WHAT YOU ARE ASKED TO DO
Print what the records say exactly, and omit the pictures.

THE DATA
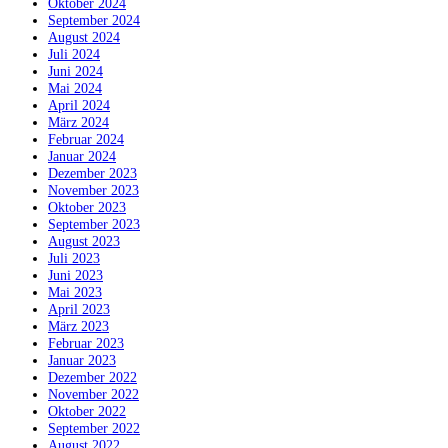
Oktober 2024
September 2024
August 2024
Juli 2024
Juni 2024
Mai 2024
April 2024
März 2024
Februar 2024
Januar 2024
Dezember 2023
November 2023
Oktober 2023
September 2023
August 2023
Juli 2023
Juni 2023
Mai 2023
April 2023
März 2023
Februar 2023
Januar 2023
Dezember 2022
November 2022
Oktober 2022
September 2022
August 2022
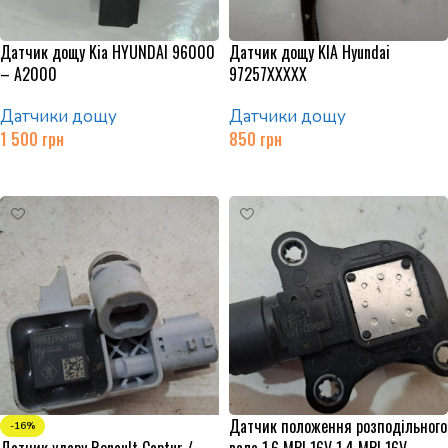
Датчик дощу Kia HYUNDAI 96000
Датчик дощу KIA Hyundai
– A2000
97257XXXXX
Датчики дощу
Датчики дощу
1 500
грн
850
грн
Додати в кошик
Додати в кошик
Датчик положення розподільного
-16%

RESULT FOR THIS EXERCISE
Oktober 2024
September 2024
August 2024
Juli 2024
Juni 2024
Mai 2024
April 2024
März 2024
Februar 2024
Januar 2024
Dezember 2023
November 2023
Oktober 2023
September 2023
August 2023
Juli 2023
Juni 2023
Mai 2023
April 2023
März 2023
Februar 2023
Januar 2023
Dezember 2022
November 2022
Oktober 2022
September 2022
August 2022
Датчик дощу Kia HYUNDAI 96000
Датчик дощу KIA Hyundai
– A2000
97257XXXXX
Датчики дощу
Датчики дощу
1 500
грн
850
грн
Додати в кошик
Додати в кошик
Датчик положення розподільного
-16%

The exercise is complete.